▸ **WORK TASK**: Reproduce the records below exactly, but only between the lines holding "Νοεμβρίου (55, 181)" and "Αλλαγή στάσης από", inclusive.

▸ **PROVIDED ENTRIES**:
• • •
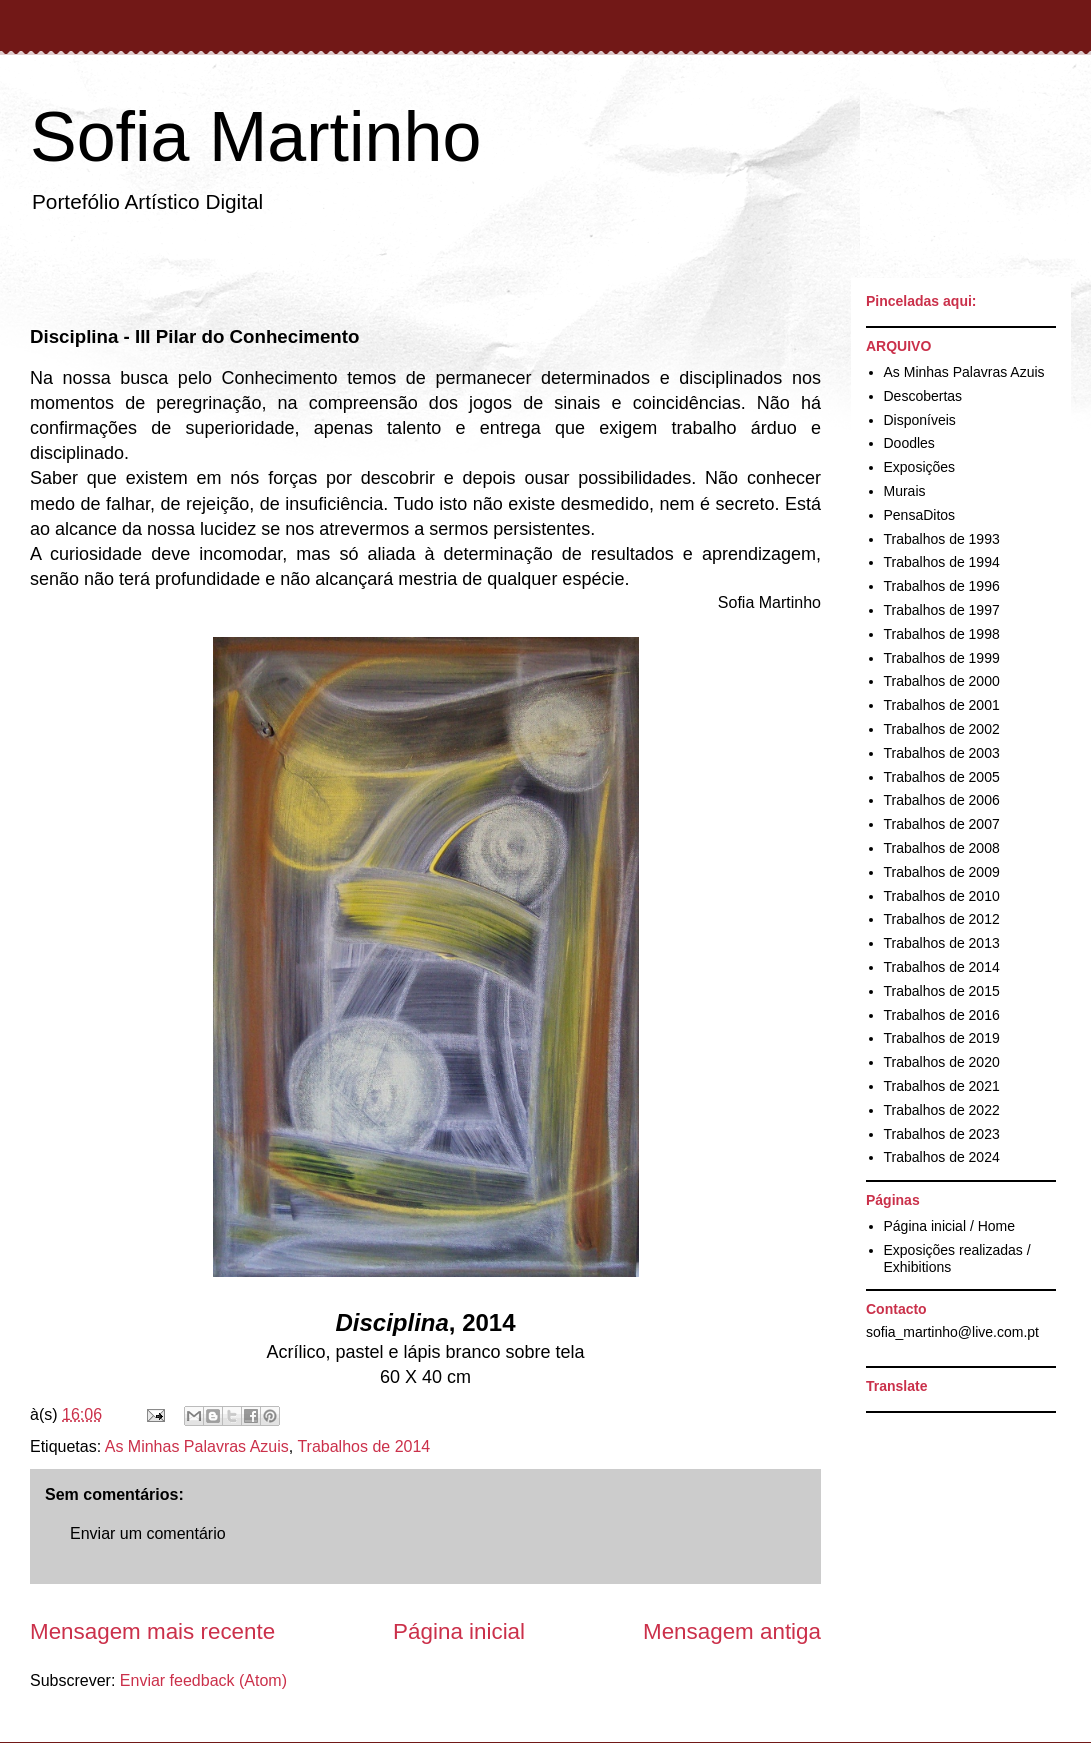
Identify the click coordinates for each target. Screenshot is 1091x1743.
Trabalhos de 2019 (942, 1038)
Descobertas (923, 396)
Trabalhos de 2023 (942, 1134)
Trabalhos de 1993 (942, 539)
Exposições (920, 467)
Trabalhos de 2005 (942, 777)
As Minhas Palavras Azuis (197, 1446)
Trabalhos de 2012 (942, 919)
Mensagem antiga (732, 1631)
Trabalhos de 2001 (942, 705)
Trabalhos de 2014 (363, 1446)
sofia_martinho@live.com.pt (952, 1332)
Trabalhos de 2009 (942, 872)
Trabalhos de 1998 (942, 634)
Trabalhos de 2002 (942, 729)
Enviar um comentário (148, 1533)
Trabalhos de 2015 (942, 991)
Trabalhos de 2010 (942, 896)
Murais (905, 491)
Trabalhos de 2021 (942, 1086)
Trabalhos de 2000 (942, 681)
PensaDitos (920, 515)
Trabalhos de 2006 (942, 800)
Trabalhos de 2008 (942, 848)
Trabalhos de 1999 (942, 658)
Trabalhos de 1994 (942, 562)
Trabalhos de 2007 (942, 824)
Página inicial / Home (950, 1226)
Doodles (909, 443)
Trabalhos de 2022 (942, 1110)
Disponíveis (920, 420)
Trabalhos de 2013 (942, 943)
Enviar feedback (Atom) (203, 1680)
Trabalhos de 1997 (942, 610)
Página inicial (459, 1631)
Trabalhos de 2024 (942, 1157)
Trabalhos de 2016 (942, 1015)
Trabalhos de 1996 (942, 586)
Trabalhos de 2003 (942, 753)
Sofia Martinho (255, 137)
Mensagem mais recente (152, 1631)
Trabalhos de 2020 (942, 1062)
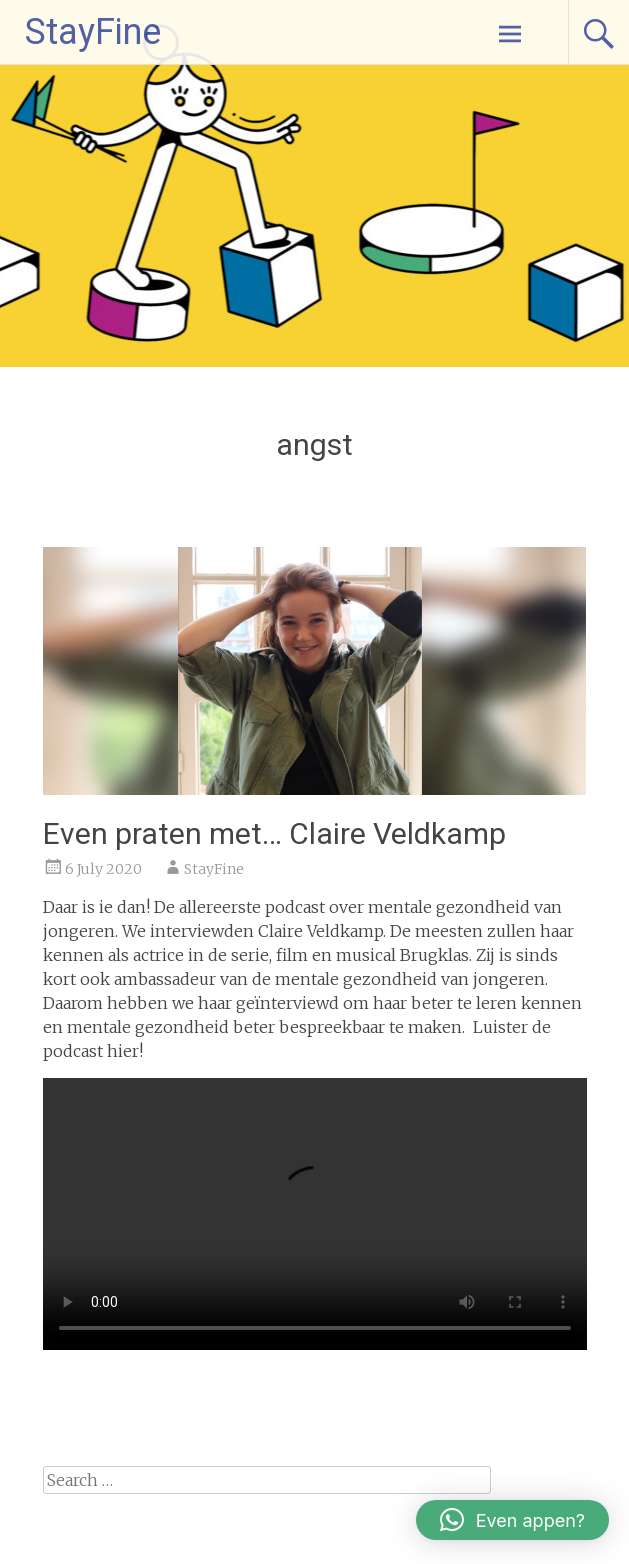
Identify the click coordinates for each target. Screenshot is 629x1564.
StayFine (93, 32)
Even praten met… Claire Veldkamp (274, 833)
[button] (512, 1520)
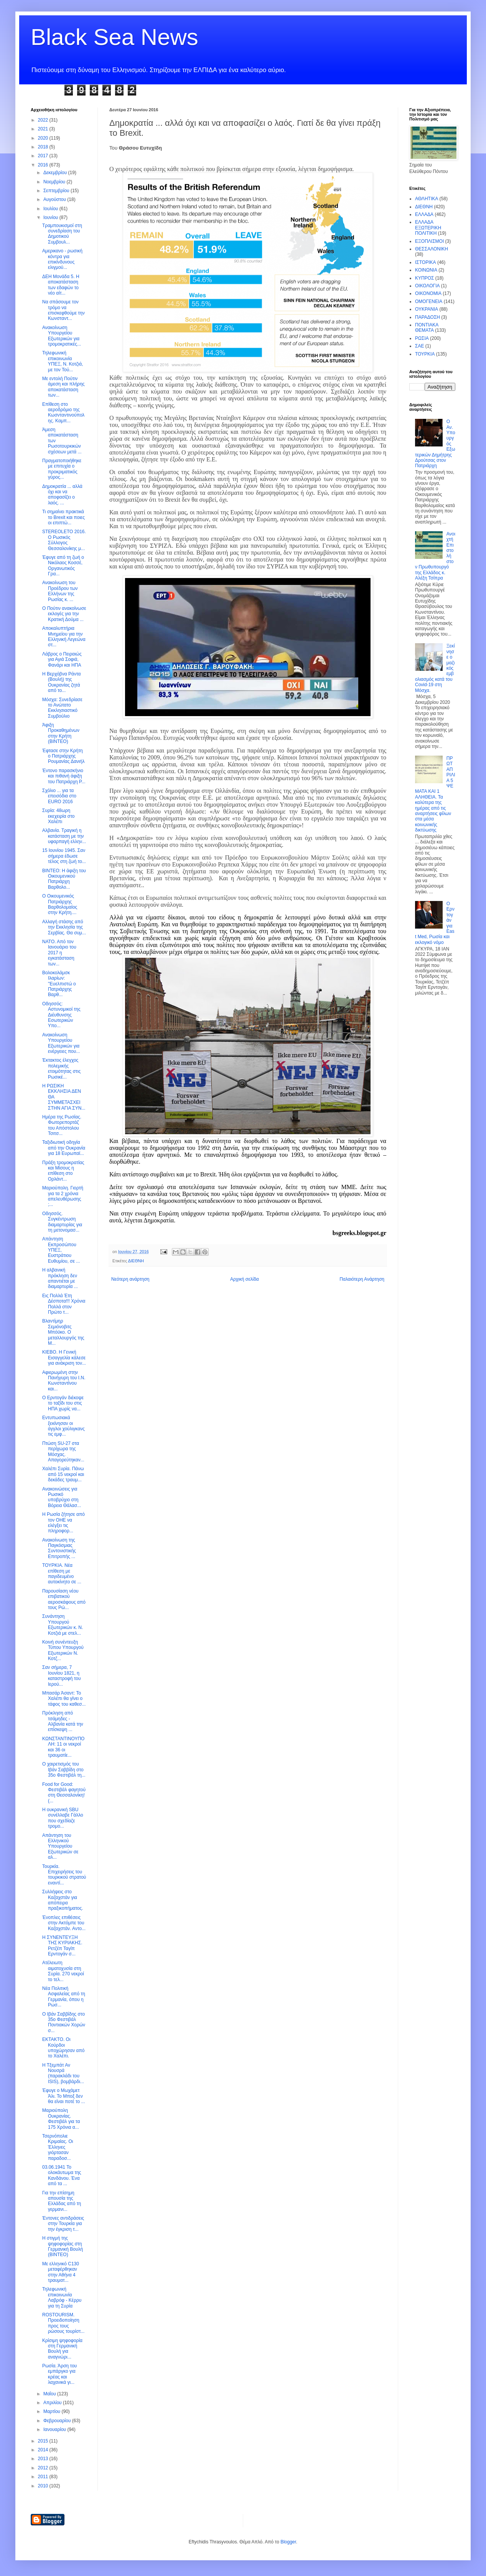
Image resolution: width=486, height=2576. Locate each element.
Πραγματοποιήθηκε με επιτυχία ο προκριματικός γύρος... (61, 469)
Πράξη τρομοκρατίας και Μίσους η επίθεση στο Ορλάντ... (63, 1171)
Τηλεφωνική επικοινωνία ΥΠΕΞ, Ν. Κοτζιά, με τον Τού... (62, 361)
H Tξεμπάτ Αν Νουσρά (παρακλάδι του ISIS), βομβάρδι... (63, 2073)
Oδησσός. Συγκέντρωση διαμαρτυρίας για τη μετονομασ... (62, 1222)
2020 (43, 138)
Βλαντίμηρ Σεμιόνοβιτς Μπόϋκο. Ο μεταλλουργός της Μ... (63, 1332)
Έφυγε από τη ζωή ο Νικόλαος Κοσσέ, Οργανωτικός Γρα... (63, 565)
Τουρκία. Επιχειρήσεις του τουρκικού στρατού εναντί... (64, 1875)
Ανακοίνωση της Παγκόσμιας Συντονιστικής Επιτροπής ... (59, 1548)
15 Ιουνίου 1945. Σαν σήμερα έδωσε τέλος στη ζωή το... (64, 856)
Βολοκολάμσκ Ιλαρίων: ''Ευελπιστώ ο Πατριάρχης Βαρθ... (59, 984)
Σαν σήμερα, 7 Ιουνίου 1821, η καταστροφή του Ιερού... (61, 1676)
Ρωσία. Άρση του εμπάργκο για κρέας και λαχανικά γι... (59, 2374)
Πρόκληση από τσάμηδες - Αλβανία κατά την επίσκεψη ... (62, 1721)
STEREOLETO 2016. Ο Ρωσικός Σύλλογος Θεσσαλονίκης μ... (64, 540)
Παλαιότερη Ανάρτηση (361, 1279)
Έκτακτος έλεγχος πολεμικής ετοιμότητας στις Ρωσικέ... (61, 1068)
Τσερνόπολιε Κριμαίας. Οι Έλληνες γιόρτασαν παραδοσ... (57, 2147)
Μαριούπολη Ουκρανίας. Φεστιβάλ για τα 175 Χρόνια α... (61, 2119)
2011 (43, 2476)
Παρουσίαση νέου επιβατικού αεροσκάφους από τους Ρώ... (64, 1599)
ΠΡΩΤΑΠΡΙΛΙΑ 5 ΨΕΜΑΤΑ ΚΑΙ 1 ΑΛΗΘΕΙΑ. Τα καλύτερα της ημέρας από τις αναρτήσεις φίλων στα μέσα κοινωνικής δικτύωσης (435, 794)
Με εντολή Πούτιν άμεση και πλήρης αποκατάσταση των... (63, 387)
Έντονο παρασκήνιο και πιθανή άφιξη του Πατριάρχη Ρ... (64, 776)
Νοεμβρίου (55, 181)
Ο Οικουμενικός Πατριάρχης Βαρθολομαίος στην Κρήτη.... (59, 904)
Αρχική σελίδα (244, 1279)
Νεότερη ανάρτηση (130, 1279)
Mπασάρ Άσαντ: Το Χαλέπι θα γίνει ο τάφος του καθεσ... (64, 1698)
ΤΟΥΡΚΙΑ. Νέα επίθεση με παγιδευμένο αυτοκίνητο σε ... (61, 1573)
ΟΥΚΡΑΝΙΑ (426, 309)
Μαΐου (50, 2393)
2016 (43, 165)
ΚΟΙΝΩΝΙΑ (426, 270)
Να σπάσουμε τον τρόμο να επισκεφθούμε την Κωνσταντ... (63, 310)
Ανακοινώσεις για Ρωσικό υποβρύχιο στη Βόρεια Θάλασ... (61, 1497)
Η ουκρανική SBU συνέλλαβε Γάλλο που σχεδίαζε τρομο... (62, 1818)
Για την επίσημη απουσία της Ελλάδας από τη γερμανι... (61, 2201)
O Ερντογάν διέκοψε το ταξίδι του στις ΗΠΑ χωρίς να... (63, 1403)
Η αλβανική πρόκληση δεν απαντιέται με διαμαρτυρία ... (60, 1278)
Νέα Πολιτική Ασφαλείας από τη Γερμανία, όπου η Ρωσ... (63, 1997)
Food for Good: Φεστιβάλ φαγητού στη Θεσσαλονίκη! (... (64, 1793)
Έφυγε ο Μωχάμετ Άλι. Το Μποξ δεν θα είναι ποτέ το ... (63, 2096)
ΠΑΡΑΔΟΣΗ (427, 317)
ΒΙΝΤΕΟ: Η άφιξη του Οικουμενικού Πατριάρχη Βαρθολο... (64, 879)
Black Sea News (114, 37)
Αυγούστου (55, 199)
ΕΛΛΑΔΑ (424, 214)
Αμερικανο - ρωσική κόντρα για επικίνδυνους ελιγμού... (62, 259)
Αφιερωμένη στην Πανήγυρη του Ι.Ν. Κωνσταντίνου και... (63, 1381)
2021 (43, 129)
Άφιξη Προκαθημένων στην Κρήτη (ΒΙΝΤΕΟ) (60, 733)
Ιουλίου (51, 208)
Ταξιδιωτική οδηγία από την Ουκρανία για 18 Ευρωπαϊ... (63, 1148)
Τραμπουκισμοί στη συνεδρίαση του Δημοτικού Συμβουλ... (62, 234)
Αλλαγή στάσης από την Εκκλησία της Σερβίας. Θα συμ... (64, 927)
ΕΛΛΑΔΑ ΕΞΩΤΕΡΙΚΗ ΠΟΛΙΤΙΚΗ (428, 227)
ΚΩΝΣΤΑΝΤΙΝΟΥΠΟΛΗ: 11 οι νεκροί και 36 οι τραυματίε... (63, 1747)
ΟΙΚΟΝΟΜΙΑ (428, 293)
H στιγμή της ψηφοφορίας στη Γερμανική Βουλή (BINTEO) (62, 2246)
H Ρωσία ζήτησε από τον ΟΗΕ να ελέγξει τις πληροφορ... (63, 1522)
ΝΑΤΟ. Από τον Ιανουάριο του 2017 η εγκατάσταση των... (59, 953)
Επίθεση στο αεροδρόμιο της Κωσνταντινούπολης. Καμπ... (63, 412)
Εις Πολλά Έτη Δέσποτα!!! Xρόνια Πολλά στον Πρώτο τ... (63, 1304)
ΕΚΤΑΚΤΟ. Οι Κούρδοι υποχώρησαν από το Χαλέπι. (63, 2048)
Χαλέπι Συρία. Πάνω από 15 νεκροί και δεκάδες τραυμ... (63, 1474)
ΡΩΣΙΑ (422, 338)
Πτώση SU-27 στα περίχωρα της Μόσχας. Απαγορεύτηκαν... (63, 1452)
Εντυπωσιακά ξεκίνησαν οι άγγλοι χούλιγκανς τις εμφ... (63, 1426)
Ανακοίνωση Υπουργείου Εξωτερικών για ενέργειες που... (61, 1043)
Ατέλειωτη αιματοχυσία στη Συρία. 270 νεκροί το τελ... (63, 1971)
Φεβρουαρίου (57, 2420)
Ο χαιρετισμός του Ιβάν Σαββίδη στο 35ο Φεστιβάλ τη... (64, 1769)
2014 (43, 2449)
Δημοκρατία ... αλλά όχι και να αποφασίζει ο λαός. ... (62, 495)
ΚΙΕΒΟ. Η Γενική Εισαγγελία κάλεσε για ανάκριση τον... (64, 1357)
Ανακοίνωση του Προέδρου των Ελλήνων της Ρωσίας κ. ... (60, 591)
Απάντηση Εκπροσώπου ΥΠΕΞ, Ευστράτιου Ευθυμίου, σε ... (61, 1250)
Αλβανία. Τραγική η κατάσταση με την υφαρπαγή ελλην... (64, 836)
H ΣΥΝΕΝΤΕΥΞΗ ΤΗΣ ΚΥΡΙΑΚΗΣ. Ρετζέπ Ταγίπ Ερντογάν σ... (62, 1946)
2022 (43, 120)
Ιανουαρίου (55, 2429)
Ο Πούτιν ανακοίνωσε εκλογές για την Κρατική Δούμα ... (64, 614)
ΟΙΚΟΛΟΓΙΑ (427, 285)
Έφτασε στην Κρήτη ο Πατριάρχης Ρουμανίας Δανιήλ (63, 756)
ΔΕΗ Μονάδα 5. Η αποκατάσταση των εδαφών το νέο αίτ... (60, 285)
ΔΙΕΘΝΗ (136, 1260)
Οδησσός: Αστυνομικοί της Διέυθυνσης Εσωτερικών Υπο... (61, 1015)
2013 (43, 2458)
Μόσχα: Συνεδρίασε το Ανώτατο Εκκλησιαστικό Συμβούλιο (62, 708)
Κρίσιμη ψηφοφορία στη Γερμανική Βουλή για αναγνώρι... (62, 2349)
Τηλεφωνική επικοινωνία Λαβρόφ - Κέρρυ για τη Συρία (61, 2297)
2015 (43, 2441)
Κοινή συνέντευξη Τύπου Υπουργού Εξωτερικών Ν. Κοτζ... (63, 1650)
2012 (43, 2468)
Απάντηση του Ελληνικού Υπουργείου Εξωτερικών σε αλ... (60, 1846)
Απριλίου (53, 2402)
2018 (43, 147)
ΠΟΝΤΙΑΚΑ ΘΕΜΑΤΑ (426, 327)
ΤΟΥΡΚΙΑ (425, 354)
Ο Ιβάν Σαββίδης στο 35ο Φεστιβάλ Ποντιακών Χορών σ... (63, 2022)
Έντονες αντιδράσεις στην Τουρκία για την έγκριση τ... (63, 2223)
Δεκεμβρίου (55, 172)
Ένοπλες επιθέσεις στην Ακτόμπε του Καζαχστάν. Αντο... (64, 1923)
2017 (43, 155)
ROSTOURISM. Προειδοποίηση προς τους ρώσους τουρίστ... (63, 2323)
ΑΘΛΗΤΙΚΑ (426, 198)
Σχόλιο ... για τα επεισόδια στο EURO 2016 (59, 796)
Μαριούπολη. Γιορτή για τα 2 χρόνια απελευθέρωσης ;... (62, 1196)
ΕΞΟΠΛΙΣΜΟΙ (429, 241)
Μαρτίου (52, 2411)
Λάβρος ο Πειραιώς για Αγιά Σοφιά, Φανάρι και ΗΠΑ (62, 659)
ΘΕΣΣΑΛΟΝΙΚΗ (431, 249)
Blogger (288, 2542)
• • •
▸ **ANSWER TO THE PROBLEM**:
Νοεμβρίου (55, 181)
Ο Οικουμενικός Πατριάρχης Βαρθολομαίος στην Κρήτη.... (59, 904)
Αρχική σελίδα (244, 1279)
Νεότερη ανάρτηση (130, 1279)
Mπασάρ Άσαντ: Το Χαλέπι θα γίνει ο τάφος του καθεσ... (64, 1698)
ΤΟΥΡΚΙΑ. Νέα επίθεση με παγιδευμένο αυτοκίνητο σε ... (61, 1573)
ΟΥΚΡΑΝΙΑ (426, 309)
Μαΐου (50, 2393)
2016 (43, 165)
ΚΟΙΝΩΝΙΑ (426, 270)
Να σπάσουμε τον τρόμο να επισκεφθούμε την Κωνσταντ... (63, 310)
Ανακοινώσεις για Ρωσικό υποβρύχιο στη Βόρεια Θάλασ... (61, 1497)
Η ουκρανική SBU συνέλλαβε Γάλλο που σχεδίαζε τρομο... (62, 1818)
Για την επίσημη απουσία της Ελλάδας από τη γερμανι... (61, 2201)
O Ερντογάν διέκοψε το ταξίδι του στις ΗΠΑ χωρίς να... (63, 1403)
Η αλβανική πρόκληση δεν απαντιέται με διαμαρτυρία ... (60, 1278)
Νέα Πολιτική Ασφαλείας από τη Γερμανία, όπου η Ρωσ... (63, 1997)
Food for Good: Φεστιβάλ φαγητού στη Θεσσαλονίκη! (... (64, 1793)
Έφυγε ο Μωχάμετ Άλι. Το Μποξ δεν θα είναι ποτέ το ... (63, 2096)
ΠΑΡΑΔΟΣΗ (427, 317)
ΒΙΝΤΕΟ: Η άφιξη του Οικουμενικού Πατριάρχη Βαρθολο... (64, 879)
Black Sea News (114, 37)
Αυγούστου (55, 199)
ΕΛΛΑΔΑ (424, 214)
Αμερικανο - ρωσική κόντρα για επικίνδυνους ελιγμού... (62, 259)
Αφιερωμένη στην Πανήγυρη του Ι.Ν. Κωνσταντίνου και... (63, 1381)
2021 (43, 129)
Άφιξη Προκαθημένων στην Κρήτη (ΒΙΝΤΕΟ) (60, 733)
Ιουλίου (51, 208)
Ταξιδιωτική οδηγία από την Ουκρανία για 18 Ευρωπαϊ... (63, 1148)
Τραμπουκισμοί στη συνεδρίαση του Δημοτικού Συμβουλ... (62, 234)
Αλλαγή στάσης από την Εκκλησία της Σερβίας. Θα συμ... (64, 927)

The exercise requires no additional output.